Your instructions: Whenever a line below mentions the word "бесшовные", that line should be copied.

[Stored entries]
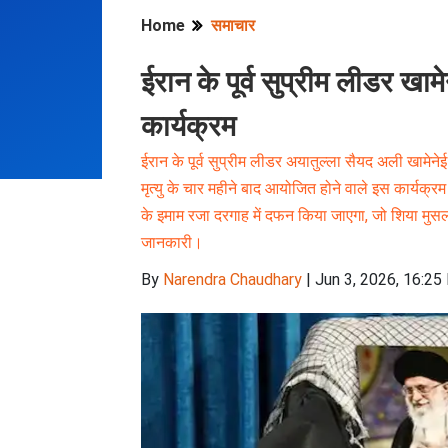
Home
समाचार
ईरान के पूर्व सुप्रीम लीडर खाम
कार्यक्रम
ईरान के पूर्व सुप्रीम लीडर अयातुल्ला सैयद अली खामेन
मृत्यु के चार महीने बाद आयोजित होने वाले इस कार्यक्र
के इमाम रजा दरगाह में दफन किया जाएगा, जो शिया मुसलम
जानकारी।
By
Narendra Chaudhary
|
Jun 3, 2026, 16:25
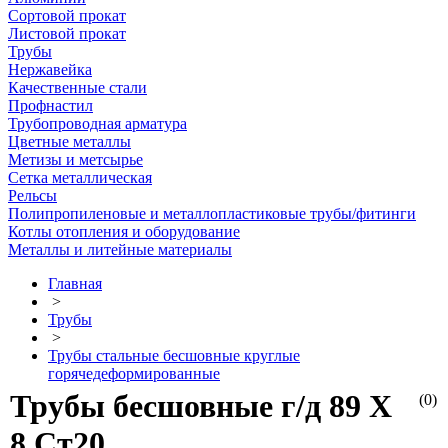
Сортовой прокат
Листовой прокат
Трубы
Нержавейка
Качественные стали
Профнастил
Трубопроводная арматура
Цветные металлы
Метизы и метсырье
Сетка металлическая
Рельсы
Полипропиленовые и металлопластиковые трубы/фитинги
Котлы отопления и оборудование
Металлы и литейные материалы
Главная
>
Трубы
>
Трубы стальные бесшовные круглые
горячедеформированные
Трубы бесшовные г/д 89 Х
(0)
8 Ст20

Solution to this task:
Трубы стальные бесшовные круглые
Трубы бесшовные г/д 89 Х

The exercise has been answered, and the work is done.